Das ist die eine Seite und die meisten können sich gar nicht vorstellen, dass dieses ruhige und scheue Mädchen auch ganz anders sein kann – aber halt meistens nur zu hause, da ist sie aufgeweckt, spricht sehr viel und hat einen sehr starken Willen... und auch nur da reagiert sie auf gewisse Situationen immer öfter mit sehr heftigen Wutausbrüchen, die oft in Tobsuchtsanfälle ausarten… Meist fängt es ganz harmlos an – etwas funktioniert nicht, wie sie es möchte oder sie bekommt etwas nicht, was sie haben möchte und, und , und… in diesen Situationen schick ich sie dann in ihr Zimmer (die Türe lies ich dabei immer offen, da sie sonst Angst hat), bis sie wieder etwas ruhiger wird und wir wieder normal miteinander reden können... funktionierte meistens.
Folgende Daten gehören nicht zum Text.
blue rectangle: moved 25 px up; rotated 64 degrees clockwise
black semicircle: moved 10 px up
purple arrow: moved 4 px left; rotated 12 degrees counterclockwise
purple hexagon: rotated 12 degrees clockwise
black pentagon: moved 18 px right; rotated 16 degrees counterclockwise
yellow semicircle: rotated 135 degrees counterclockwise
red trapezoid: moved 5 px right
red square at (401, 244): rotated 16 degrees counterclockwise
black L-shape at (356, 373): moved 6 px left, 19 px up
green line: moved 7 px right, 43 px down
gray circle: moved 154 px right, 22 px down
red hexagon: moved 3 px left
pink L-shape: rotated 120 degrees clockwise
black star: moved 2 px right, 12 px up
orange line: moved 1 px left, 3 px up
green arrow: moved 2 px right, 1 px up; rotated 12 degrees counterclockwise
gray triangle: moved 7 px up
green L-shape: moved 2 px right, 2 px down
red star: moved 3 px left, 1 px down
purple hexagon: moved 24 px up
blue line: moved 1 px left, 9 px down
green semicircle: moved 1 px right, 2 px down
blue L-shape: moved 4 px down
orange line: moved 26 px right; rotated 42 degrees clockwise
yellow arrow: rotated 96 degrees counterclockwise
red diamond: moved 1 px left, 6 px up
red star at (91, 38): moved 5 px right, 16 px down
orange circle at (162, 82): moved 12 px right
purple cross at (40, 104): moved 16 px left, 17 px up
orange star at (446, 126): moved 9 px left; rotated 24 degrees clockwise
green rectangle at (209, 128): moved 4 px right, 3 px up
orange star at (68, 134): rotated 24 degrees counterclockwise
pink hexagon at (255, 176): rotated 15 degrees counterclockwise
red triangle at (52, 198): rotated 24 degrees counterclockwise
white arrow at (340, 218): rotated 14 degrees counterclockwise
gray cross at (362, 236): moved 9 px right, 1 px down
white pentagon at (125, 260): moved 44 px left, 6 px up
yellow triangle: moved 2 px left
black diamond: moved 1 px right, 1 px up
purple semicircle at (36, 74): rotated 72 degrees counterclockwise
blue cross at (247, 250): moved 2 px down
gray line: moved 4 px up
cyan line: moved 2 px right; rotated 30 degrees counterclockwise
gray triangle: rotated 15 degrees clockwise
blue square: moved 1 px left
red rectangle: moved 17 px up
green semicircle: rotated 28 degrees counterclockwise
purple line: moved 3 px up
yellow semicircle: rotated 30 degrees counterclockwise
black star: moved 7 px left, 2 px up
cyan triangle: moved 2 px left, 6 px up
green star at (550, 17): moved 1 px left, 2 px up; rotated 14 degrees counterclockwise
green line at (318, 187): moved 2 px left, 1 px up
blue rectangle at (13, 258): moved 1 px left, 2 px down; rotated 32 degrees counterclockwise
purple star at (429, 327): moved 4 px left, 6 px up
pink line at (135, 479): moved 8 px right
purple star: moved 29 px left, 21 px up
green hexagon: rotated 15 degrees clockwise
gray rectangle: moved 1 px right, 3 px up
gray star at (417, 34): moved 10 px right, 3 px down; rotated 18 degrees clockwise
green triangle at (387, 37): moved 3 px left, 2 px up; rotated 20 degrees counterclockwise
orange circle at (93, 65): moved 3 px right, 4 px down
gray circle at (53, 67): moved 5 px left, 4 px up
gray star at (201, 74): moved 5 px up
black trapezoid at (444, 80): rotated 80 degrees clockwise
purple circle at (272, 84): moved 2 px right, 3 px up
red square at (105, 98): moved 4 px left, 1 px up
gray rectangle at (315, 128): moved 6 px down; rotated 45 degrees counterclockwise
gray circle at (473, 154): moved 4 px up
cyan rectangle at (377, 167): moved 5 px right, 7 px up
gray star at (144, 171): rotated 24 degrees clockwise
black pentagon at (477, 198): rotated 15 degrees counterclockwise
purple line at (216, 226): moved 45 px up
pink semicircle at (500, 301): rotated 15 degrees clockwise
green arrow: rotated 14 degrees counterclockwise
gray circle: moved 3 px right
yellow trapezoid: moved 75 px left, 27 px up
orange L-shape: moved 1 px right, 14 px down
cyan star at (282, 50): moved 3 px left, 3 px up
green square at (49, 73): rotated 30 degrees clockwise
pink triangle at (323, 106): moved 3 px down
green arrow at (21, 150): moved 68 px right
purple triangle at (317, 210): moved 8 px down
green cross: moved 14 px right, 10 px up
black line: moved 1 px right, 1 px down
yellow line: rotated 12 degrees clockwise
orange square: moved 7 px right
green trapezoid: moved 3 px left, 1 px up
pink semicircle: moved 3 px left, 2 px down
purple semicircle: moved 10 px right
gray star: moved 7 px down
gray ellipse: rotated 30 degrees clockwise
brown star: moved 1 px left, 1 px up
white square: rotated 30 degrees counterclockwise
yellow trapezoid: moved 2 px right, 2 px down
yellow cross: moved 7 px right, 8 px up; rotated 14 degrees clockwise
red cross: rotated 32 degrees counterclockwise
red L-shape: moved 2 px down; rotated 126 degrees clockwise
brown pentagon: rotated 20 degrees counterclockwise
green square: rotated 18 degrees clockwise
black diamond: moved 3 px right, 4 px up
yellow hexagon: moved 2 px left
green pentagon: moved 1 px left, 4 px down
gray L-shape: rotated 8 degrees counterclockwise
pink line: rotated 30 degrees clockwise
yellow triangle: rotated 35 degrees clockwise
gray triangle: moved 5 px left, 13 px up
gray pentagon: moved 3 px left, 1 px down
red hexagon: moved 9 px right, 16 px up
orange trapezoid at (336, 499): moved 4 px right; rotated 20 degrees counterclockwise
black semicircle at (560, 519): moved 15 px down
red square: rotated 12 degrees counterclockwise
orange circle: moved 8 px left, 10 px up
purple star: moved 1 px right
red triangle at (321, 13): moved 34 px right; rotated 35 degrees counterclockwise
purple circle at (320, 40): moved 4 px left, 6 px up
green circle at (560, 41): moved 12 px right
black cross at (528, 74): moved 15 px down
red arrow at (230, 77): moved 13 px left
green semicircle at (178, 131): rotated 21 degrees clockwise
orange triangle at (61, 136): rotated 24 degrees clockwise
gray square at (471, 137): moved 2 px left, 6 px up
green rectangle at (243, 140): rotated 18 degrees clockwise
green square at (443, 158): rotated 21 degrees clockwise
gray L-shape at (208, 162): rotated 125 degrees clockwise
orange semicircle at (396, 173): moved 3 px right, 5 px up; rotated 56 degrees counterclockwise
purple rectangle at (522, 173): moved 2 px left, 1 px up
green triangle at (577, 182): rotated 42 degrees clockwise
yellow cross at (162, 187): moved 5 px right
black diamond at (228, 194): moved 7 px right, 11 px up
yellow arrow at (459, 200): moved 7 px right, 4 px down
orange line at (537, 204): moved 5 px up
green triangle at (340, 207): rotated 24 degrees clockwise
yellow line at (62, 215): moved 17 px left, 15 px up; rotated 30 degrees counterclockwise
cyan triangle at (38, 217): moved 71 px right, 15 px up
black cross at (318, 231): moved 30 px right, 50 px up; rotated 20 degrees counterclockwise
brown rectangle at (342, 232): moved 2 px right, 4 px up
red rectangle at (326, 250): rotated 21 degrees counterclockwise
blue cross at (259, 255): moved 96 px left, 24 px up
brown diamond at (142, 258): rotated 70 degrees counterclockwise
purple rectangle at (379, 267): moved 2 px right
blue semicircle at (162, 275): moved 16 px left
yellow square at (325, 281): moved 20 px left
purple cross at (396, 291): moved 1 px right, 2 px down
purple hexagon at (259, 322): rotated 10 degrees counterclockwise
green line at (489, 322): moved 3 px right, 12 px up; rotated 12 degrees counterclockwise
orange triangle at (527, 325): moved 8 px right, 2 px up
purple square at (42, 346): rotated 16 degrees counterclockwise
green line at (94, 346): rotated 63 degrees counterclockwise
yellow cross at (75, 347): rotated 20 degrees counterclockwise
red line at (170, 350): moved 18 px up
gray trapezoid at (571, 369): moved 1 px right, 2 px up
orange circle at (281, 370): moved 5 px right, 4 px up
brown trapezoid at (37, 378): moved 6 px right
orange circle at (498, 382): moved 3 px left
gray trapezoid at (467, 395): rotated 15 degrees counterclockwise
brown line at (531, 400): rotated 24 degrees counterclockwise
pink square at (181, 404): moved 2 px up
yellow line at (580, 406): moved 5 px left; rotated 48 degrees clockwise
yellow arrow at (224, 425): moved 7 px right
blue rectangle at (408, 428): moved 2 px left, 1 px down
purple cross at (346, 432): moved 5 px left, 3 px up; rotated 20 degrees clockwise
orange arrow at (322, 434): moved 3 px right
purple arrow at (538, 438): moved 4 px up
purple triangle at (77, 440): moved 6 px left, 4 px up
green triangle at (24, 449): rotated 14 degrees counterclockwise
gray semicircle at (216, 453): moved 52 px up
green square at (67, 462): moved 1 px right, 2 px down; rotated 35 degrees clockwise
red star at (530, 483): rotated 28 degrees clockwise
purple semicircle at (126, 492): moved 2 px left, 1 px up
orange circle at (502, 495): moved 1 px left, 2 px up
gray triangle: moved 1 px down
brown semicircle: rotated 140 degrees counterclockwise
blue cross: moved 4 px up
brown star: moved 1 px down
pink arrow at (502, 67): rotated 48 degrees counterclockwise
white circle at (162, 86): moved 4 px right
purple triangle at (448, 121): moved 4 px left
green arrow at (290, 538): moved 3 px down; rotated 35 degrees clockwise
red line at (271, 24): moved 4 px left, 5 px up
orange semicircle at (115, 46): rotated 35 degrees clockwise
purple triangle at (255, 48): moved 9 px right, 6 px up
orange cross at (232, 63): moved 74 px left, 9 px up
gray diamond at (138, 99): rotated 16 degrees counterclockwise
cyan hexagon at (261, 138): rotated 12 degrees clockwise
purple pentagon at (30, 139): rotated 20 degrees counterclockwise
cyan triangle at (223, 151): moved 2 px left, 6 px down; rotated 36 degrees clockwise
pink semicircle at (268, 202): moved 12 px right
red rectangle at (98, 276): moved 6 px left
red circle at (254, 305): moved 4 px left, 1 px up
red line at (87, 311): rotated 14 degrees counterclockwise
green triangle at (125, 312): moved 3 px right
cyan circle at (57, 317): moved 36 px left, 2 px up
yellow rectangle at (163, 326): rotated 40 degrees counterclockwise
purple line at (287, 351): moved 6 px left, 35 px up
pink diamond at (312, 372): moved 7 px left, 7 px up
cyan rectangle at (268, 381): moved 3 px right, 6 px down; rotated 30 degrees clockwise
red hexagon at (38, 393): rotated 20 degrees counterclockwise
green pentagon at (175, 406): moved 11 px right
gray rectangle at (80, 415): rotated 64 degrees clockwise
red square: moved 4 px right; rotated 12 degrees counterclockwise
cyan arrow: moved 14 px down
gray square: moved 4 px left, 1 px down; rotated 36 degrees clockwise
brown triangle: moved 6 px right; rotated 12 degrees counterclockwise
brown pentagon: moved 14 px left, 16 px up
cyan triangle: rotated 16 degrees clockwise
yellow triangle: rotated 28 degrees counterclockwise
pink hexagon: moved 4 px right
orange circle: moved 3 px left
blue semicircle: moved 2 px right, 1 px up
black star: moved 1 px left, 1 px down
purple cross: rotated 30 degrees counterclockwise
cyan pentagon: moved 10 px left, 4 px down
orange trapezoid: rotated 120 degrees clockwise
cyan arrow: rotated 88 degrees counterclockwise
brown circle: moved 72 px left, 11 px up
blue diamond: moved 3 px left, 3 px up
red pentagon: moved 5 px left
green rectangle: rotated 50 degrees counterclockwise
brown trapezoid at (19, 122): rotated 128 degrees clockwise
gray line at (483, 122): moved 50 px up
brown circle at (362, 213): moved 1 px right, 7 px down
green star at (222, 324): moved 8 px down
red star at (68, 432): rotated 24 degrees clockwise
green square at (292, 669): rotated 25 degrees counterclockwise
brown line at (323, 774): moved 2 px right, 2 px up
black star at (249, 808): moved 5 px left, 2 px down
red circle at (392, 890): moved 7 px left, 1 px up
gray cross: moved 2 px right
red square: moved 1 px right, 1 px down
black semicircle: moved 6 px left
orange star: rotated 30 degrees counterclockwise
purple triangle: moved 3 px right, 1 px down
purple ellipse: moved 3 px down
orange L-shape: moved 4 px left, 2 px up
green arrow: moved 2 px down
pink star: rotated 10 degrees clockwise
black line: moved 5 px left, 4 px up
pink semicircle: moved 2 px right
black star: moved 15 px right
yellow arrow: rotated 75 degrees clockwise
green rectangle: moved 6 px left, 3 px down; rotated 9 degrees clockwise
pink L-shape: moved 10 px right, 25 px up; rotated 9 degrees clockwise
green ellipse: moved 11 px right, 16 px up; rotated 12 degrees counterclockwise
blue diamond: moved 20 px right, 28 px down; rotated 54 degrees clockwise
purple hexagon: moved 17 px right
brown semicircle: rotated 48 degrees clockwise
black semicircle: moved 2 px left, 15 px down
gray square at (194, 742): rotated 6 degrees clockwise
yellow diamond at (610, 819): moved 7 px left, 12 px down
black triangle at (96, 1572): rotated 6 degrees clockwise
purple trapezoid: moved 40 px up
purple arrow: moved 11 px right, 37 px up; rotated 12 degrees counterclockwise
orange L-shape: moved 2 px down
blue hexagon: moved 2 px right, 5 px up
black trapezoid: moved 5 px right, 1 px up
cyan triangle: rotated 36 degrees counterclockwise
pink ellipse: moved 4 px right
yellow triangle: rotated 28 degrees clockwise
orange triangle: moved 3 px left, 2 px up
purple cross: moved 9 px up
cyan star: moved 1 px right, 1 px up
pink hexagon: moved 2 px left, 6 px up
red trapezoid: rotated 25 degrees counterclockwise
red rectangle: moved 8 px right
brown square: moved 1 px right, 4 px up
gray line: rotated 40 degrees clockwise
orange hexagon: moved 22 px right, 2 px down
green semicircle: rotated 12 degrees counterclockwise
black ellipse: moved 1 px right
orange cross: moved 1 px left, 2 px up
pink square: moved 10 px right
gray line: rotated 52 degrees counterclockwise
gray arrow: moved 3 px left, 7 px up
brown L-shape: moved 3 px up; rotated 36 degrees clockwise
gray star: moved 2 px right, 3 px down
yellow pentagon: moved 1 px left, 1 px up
Nun ist es aber in der letzten Zeit so, dass sich diese Situationen häufen und sie prinzipiell das Gegenteil von dem was man ihr sagt tut und egal wie ich es anpacke, ich stosse auf taube Ohren – ich komme dann nicht mehr an sie heran - verbietet man ihr etwas, dann hört sie einfach nicht zu oder redet von etwas ganz anderem weiter, so nach dem Motto – ist mir doch egal, was du von mir willst oder gesagt hast. Schicke ich sie in ihr Zimmer eskaliert die Situation erst recht und endet dann meist in einem Tobsuchtsanfall von dem sie sich erst, wenn sie kaum mehr sprechen und nur noch schluchzen kann, erholt. Ich fühle mich dann in dieser Situation total hin und her gerissen auf der einen Seite habe ich das Gefühl, dass sie im Moment eine kleine Auszeit braucht und auf der anderen Seite tut sie mir so leid, das ich sie am liebsten beschützend und tröstend in die Arme nehmen möchte…. Bis jetzt lasse ich sie eine Auszeit machen, hatte irgendwie nicht wirklich ein gutes Gefühl dabei.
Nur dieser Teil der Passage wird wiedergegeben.